Manny Ramírez, and his agent Scott Boras, would love $100 million to play baseball the next four years, thanks very much. The laughter you hear is the rest of the sport cackling, "Wake up and smell the money burning."

Manny, how would you like one-third that much and only for a couple of seasons? Take it or leave it. Like it or lump it. Maybe you should've taken that two-year, $45 million deal before the Dodgers sniffed the wind and withdrew it.

The era when players could say, "Monday, red shirt, red Porsche, Tuesday, yellow shirt, yellow Lamborghini," may be ending. Finally. Who says an economic meltdown isn't good for something.

As the rest of America loses jobs and frets over its "201(k)s," the insulated world of rich ballplayers and their enablers is finally having its foundations shaken. Oh, they're still rich. And the best available ones, like Derek Lowe, who agreed to a $15 million-a-year deal for four seasons with the Atlanta Braves yesterday, still get big packages.

But except for players coveted by the Yanks, or aces like Lowe, baseball economics may be changing. The next few weeks will provide a mountain of data. And the Nationals will be near the center of the action.

Through multiple leaks, the Nats have said that they've lost interest in free agents Adam Dunn, Orlando Hudson and Randy Wolf -- at their current salary demands. Believe the second half of that -- the salary part.

The Nats may, indeed, have looked at recent contracts -- like Pat Burrell, Milton Bradley (third in baseball in OPS) and Raúl Ibáñez (110 RBI) signing for $8 million to $10.5 million a year -- and lost interest in paying someone like Dunn the same $13 million he got last year in Cincinnati and Arizona.
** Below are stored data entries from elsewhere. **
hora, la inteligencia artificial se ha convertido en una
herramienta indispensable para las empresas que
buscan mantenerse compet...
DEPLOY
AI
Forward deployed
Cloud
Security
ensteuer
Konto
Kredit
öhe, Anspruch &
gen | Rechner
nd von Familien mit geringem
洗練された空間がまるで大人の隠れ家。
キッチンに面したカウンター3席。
Or giving the oft-injured Wolf the kind of $9-million-a-year deal he once got in Philly.

But everybody in baseball assumes the Nats are more interested in these players than ever -- at the right price -- because the market, especially for a glut of free agent hitters, has come racing back to them.

"Good to hear you've given up on signing free agents," a Nats executive was told. "It's about time you got serious." He's probably stopped laughing by now.
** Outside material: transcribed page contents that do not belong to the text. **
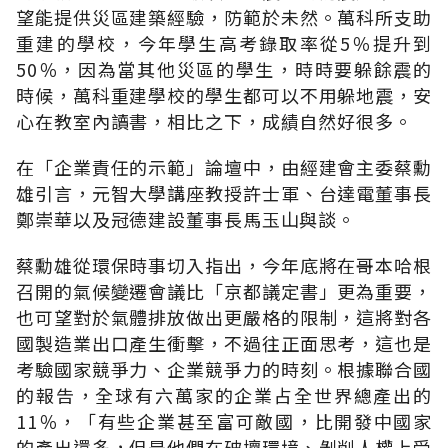
望能提供災區建築經驗，防範於未然。萬科所支助
重建的學校，今年學生高考錄取率從5％提升到
50％，因為當其他災區的學生，時時要躲餘震的
時候，萬科重建學校的學生都可以不用躲地震，安
心在教室內讀書，相比之下，成績自然好很多。
在「企業責任的示範」論壇中，由經建會主委蔡勳
雄引言，元智大學講座教授許士軍、台達電董事長
鄭崇華以及冠德建設董事長馬玉山與談。
蔡勳雄從環保時事切入指出，今年底將在哥本哈根
召開的氣候變遷會議比「京都議定書」更為重要，
也可望對於氣體排放做出更嚴格的限制，這將對各
國製造業出口產生衝擊，不過往正面思考，這也是
考驗國家競爭力、企業競爭力的時刻。根據聯合國
的報告，全球有六萬家的企業占全世界總產出的
11％，「有些企業甚至富可敵國，比開發中國家
的產出還多，但是他們在破壞環境、剝削人權上受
As much as the Nats would love to have gotten Mark Teixeira at a price near the Yanks' winning bid of $180 million, they now still have dry powder. Will they use it?
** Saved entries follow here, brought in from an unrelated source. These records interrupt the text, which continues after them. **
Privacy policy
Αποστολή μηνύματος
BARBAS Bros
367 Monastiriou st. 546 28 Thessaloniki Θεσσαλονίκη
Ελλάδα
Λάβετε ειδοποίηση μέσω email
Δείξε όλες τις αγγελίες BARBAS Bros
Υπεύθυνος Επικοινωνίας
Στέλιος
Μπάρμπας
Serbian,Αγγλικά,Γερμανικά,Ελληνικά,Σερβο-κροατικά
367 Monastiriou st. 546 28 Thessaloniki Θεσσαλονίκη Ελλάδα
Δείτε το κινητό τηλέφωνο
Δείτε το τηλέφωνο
That's the question throughout baseball now; the game's financial reality has changed in the last two weeks.

In December, the Yankees distorted every perception. Because they have a new park this season and because $83 million in contracts just came off their books and, of course, because they are the Yankees, they spent $453 million to sign Teixeira, CC Sabathia and A.J. Burnett.